**WHAT THE EXERCISE ASKS**.
From the entries below, output the line with "[Sljedeće] (288, 1401)" and each following line up to and including the line with "Zaštita podataka", exactly as written.

**DATASET ENTRIES**.
★ ★ ★ ★ ★

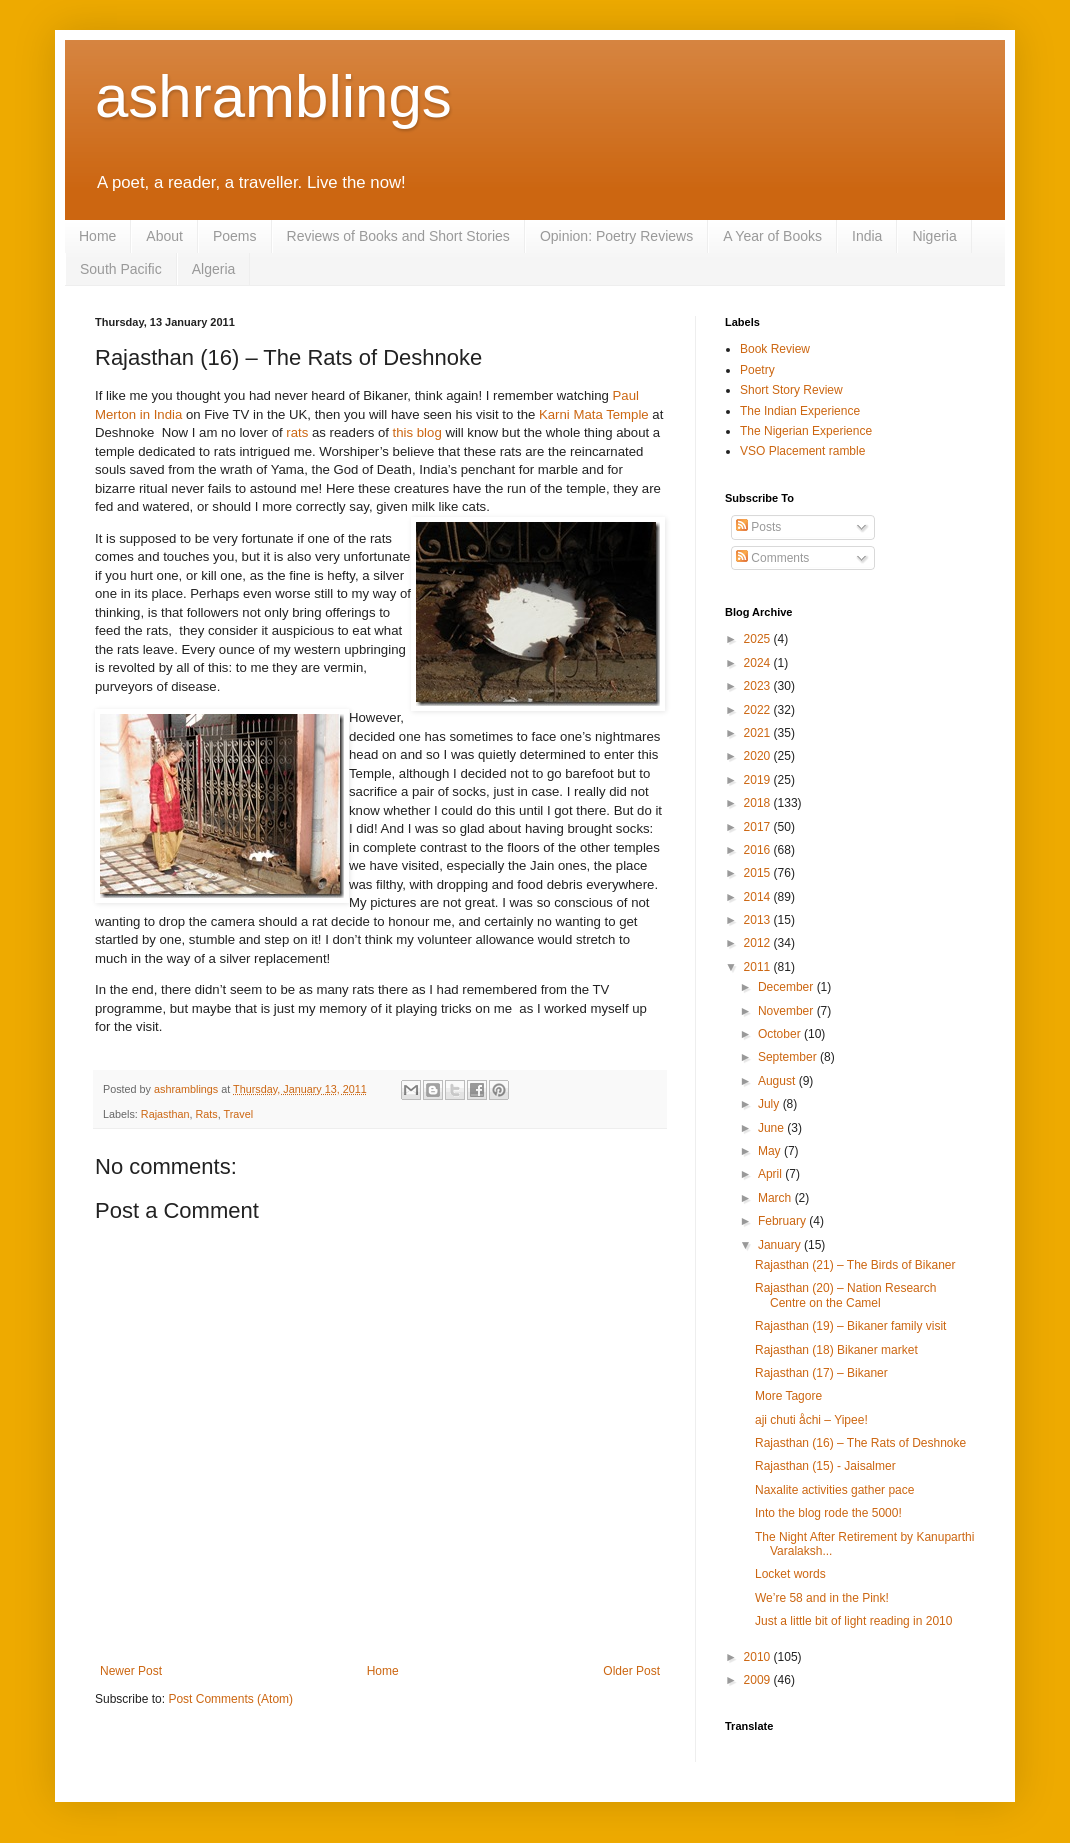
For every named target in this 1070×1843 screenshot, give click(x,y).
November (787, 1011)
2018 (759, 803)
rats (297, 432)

★ ★ ★ ★ ★

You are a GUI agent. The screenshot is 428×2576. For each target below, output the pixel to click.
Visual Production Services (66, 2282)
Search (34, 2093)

★ ★ ★ ★ ★

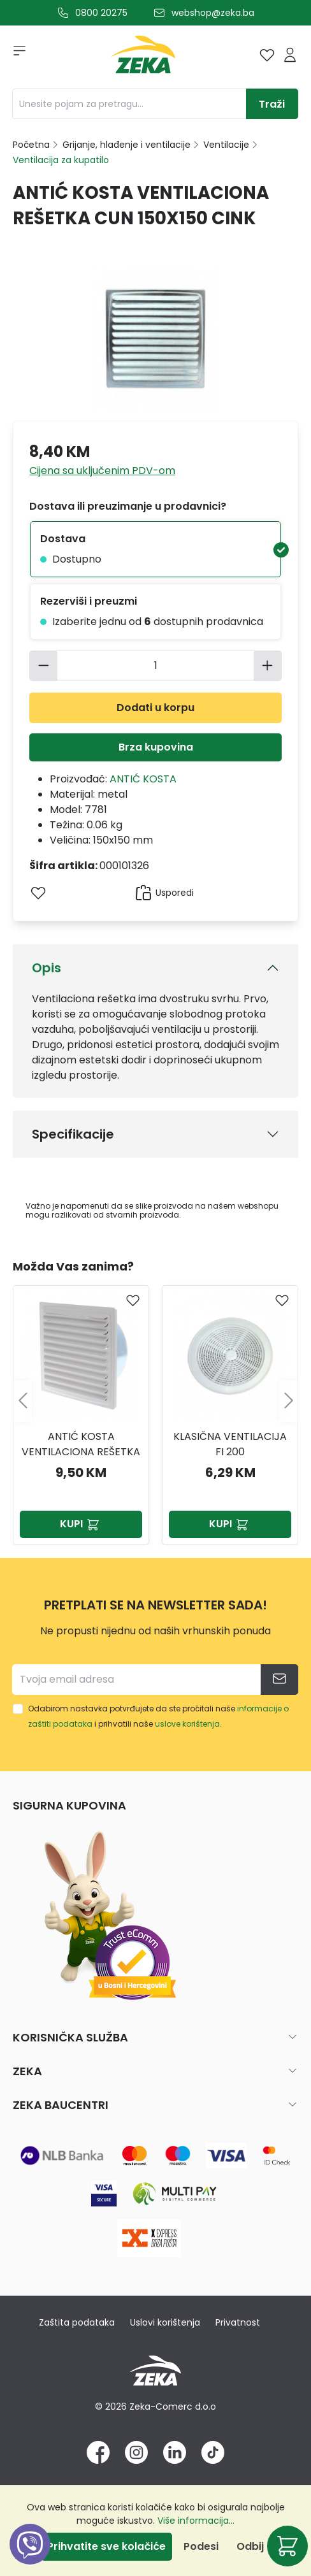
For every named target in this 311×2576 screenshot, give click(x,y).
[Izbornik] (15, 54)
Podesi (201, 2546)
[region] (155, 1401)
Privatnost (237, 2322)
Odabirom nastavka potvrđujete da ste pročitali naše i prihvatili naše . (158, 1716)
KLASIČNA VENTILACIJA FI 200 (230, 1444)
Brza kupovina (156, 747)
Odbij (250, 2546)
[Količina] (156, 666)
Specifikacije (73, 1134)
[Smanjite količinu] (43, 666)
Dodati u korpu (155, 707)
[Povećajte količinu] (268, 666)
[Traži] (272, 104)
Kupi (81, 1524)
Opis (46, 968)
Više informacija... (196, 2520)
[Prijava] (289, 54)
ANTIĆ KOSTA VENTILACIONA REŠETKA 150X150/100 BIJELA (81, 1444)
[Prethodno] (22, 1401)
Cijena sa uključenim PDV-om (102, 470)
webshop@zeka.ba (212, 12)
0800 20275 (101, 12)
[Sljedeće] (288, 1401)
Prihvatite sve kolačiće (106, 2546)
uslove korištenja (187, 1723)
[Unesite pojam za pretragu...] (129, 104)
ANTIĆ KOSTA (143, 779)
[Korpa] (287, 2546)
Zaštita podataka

★ ★ ★ ★ ★

**PROBLEM SOLUTION**.
[Sljedeće] (288, 1401)
Prihvatite sve kolačiće (106, 2546)
uslove korištenja (187, 1723)
[Unesite pojam za pretragu...] (129, 104)
ANTIĆ KOSTA (143, 779)
[Korpa] (287, 2546)
Zaštita podataka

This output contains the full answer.